● **ASSIGNMENT**: Please keep pictures out and return the lines below exactly, from the one holding "430X195X275 мм; 2кВт, 220В, сетка" through the last, both included.

● **Records from a collection**:
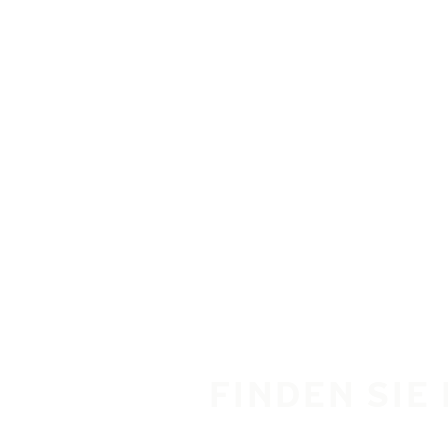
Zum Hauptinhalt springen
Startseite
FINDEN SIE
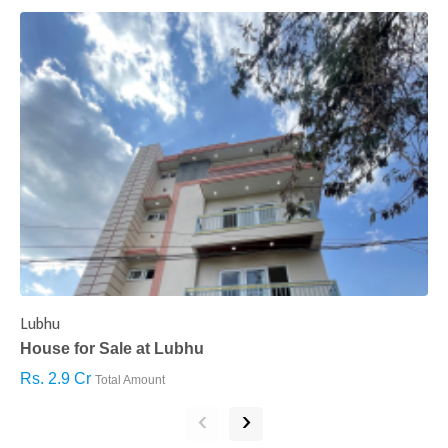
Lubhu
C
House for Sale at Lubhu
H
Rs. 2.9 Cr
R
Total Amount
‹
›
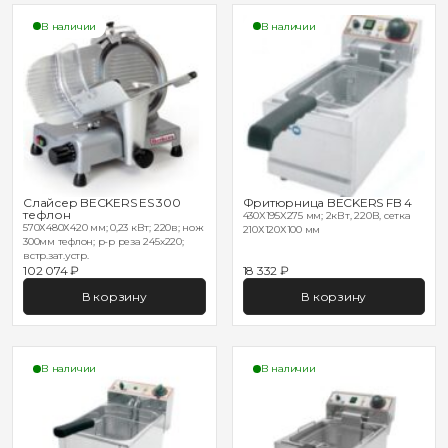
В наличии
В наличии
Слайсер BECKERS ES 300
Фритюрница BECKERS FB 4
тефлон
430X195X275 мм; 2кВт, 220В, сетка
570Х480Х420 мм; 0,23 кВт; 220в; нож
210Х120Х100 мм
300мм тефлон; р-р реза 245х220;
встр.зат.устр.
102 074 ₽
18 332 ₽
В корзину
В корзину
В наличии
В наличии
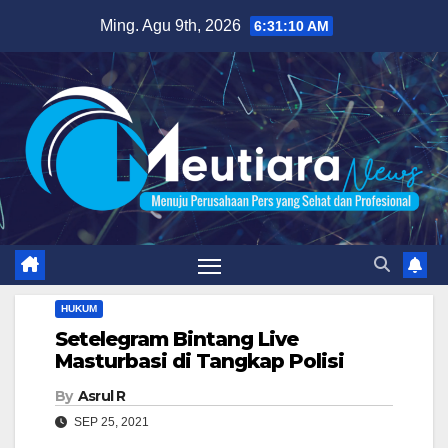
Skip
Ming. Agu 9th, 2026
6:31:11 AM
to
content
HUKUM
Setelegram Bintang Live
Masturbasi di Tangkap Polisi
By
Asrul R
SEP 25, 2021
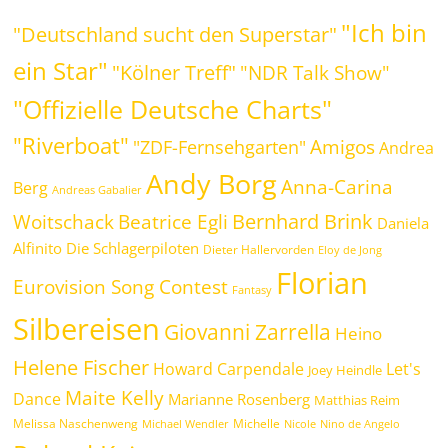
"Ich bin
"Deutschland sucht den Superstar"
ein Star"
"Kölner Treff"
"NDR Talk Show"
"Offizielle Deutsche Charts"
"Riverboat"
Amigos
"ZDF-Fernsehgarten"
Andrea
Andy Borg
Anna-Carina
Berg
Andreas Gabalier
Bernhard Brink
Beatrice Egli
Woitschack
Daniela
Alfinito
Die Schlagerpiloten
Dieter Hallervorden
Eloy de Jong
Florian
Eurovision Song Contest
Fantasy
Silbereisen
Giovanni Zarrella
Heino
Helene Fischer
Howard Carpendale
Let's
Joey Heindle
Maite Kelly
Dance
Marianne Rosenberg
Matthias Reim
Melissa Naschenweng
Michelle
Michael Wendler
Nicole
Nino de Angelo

● **REPLY TO THE EXERCISE**:
430X195X275 мм; 2кВт, 220В, сетка
570Х480Х420 мм; 0,23 кВт; 220в; нож
210Х120Х100 мм
300мм тефлон; р-р реза 245х220;
встр.зат.устр.
102 074 ₽
18 332 ₽
В корзину
В корзину
В наличии
В наличии
Skip
Ming. Agu 9th, 2026
6:31:11 AM
to
content
HUKUM
Setelegram Bintang Live
Masturbasi di Tangkap Polisi
By
Asrul R
SEP 25, 2021
"Ich bin
"Deutschland sucht den Superstar"
ein Star"
"Kölner Treff"
"NDR Talk Show"
"Offizielle Deutsche Charts"
"Riverboat"
Amigos
"ZDF-Fernsehgarten"
Andrea
Andy Borg
Anna-Carina
Berg
Andreas Gabalier
Bernhard Brink
Beatrice Egli
Woitschack
Daniela
Alfinito
Die Schlagerpiloten
Dieter Hallervorden
Eloy de Jong
Florian
Eurovision Song Contest
Fantasy
Silbereisen
Giovanni Zarrella
Heino
Helene Fischer
Howard Carpendale
Let's
Joey Heindle
Maite Kelly
Dance
Marianne Rosenberg
Matthias Reim
Melissa Naschenweng
Michelle
Michael Wendler
Nicole
Nino de Angelo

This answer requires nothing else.